- **THE TASK**: Show every line of the data below that includes the word "прошивки".

- **DATA PROVIDED**:
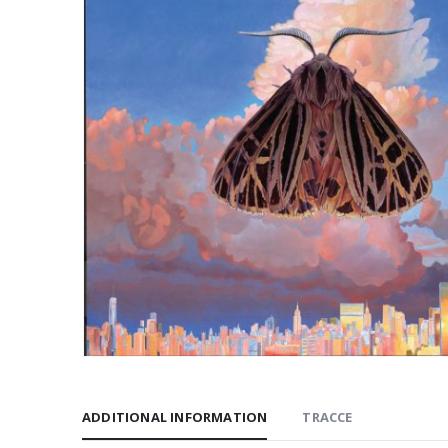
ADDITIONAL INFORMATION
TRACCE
...
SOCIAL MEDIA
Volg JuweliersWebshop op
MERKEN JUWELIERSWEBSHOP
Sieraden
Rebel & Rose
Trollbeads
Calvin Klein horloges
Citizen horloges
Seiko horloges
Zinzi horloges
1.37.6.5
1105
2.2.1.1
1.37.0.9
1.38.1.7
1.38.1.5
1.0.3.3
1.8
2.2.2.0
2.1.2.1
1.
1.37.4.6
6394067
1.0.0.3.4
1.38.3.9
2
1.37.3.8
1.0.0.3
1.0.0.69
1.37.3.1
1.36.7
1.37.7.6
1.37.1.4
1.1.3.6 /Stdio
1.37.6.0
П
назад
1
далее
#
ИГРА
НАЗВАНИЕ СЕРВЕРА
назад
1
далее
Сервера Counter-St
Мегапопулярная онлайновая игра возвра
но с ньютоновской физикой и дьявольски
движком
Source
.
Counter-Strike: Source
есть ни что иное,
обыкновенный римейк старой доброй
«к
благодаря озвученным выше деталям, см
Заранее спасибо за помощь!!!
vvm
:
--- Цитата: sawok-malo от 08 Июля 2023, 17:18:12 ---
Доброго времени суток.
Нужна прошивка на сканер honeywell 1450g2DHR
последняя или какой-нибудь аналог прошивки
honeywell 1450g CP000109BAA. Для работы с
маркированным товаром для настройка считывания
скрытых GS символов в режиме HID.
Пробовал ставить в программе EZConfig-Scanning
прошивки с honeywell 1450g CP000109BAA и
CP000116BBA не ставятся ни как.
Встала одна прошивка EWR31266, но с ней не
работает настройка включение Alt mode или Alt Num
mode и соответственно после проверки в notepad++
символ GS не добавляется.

- **REPLY**:
последняя или какой-нибудь аналог прошивки
прошивки с honeywell 1450g CP000109BAA и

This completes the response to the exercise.